_WHAT YOU ARE ASKED TO DO:_ Go through the entries below and work out how many lines include "Trousers"; give only that number.

_LISTED RECORDS:_

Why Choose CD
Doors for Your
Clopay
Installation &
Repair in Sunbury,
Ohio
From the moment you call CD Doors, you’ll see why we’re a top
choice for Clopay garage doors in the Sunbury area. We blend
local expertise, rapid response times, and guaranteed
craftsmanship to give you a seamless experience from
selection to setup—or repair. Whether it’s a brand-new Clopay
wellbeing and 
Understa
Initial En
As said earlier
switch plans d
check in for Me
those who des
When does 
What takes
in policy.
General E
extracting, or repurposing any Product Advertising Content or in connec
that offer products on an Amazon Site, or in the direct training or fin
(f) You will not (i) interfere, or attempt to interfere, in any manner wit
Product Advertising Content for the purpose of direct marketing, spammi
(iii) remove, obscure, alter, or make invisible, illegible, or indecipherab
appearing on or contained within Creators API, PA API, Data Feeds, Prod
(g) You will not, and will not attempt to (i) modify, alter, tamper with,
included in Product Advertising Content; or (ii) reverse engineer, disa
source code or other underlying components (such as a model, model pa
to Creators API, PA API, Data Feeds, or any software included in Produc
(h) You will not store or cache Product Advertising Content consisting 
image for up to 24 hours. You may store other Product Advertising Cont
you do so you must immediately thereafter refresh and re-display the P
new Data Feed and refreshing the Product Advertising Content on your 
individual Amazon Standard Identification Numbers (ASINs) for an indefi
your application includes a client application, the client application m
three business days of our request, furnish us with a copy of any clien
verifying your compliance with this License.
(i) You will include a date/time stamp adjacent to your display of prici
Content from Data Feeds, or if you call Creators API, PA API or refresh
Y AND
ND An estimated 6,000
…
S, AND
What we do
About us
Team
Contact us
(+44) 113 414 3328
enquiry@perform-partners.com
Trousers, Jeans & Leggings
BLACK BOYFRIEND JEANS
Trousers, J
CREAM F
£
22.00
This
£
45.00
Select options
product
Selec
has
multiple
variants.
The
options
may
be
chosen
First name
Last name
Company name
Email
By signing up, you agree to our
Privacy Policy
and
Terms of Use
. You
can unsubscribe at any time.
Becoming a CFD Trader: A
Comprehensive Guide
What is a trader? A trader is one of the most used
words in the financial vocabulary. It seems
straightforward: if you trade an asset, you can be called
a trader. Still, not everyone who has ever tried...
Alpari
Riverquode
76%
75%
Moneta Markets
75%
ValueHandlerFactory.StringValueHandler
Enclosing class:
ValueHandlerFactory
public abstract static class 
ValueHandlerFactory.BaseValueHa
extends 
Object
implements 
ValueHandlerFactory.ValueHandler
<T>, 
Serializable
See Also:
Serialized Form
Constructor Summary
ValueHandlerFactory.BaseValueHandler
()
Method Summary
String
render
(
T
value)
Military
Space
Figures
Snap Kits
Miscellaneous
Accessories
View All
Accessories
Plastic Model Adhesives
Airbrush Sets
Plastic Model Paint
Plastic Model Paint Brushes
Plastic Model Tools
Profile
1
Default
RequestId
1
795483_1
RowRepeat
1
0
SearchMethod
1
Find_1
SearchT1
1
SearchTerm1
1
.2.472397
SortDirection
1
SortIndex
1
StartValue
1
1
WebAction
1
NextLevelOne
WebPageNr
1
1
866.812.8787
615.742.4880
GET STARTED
---
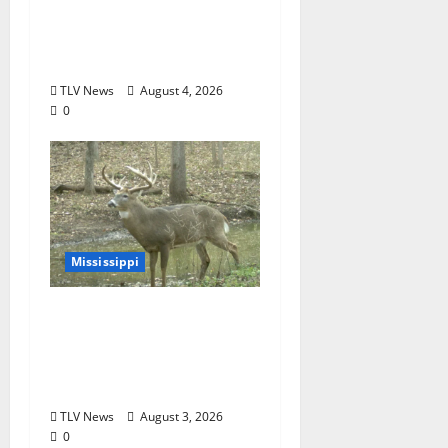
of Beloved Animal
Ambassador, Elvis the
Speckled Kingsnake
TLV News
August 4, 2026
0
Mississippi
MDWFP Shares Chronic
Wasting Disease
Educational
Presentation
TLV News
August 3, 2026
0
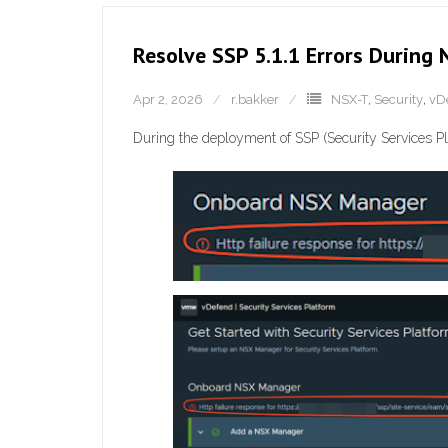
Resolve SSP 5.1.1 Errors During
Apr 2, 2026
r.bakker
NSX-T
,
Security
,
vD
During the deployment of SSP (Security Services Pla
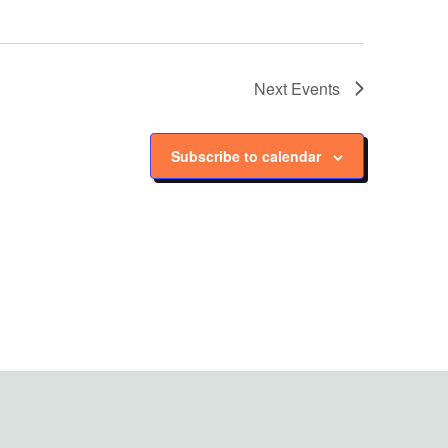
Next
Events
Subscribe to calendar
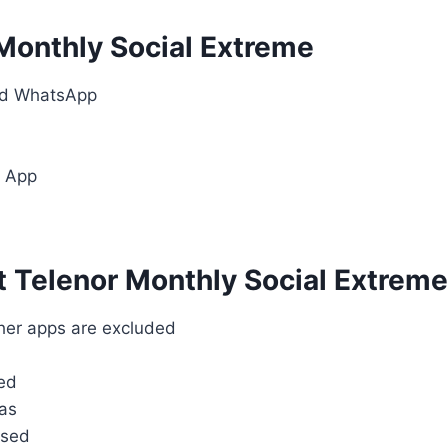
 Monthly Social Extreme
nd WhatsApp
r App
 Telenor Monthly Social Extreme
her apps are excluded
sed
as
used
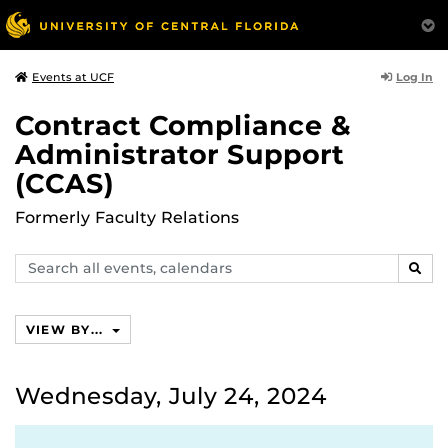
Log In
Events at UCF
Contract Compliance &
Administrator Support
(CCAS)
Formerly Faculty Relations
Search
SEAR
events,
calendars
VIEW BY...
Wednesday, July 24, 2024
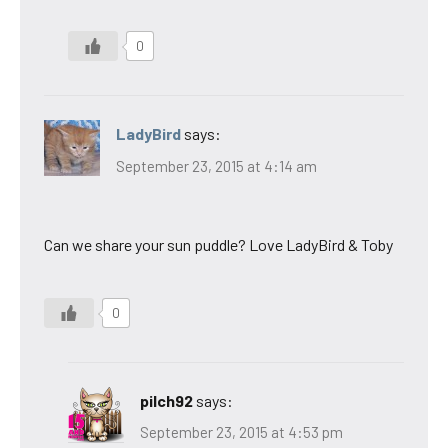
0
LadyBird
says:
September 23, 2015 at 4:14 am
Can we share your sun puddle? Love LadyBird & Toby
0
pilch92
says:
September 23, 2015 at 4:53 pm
==
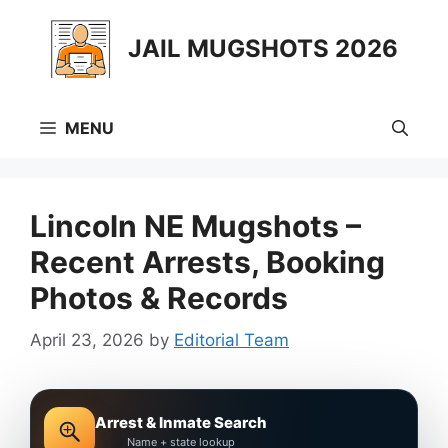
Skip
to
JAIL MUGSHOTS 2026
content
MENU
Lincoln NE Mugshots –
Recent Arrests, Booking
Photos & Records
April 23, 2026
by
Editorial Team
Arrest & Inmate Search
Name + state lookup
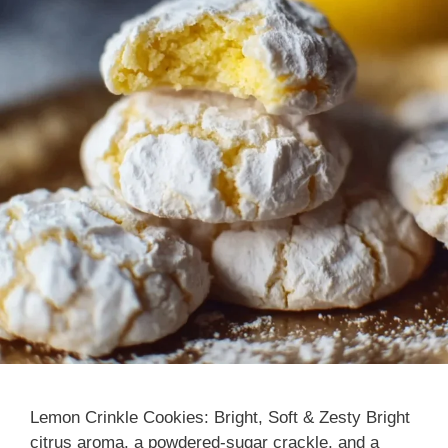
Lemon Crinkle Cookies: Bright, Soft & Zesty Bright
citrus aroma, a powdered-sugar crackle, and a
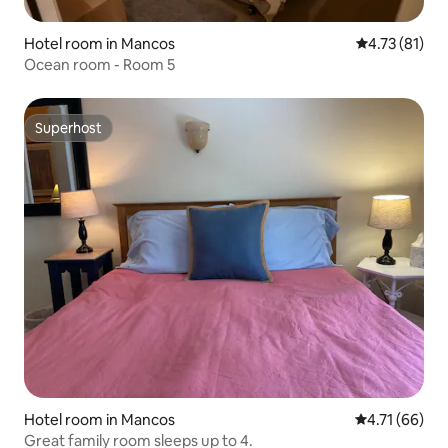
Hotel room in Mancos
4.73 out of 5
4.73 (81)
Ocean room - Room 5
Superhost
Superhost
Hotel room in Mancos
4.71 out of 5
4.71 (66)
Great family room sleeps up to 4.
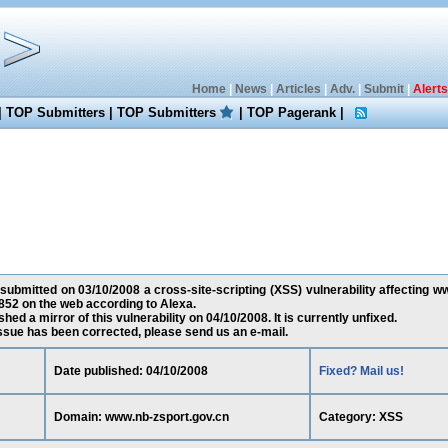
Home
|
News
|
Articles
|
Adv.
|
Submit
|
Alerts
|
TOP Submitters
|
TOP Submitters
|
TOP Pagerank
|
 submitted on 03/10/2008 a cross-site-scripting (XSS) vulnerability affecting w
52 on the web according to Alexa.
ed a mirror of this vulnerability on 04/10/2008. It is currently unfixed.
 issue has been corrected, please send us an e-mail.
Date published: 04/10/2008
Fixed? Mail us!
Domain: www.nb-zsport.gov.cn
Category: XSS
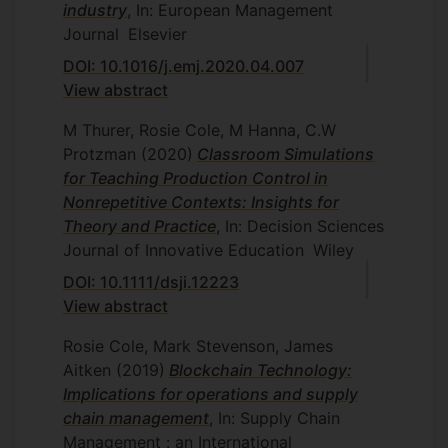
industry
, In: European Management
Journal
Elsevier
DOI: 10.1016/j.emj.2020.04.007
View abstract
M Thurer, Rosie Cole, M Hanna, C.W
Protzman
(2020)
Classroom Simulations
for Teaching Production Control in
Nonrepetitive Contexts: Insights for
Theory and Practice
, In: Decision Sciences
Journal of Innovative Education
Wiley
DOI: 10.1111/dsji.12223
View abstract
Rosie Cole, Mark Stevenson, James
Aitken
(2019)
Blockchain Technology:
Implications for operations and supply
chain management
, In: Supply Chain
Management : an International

_SOLVED EXERCISE:_ 2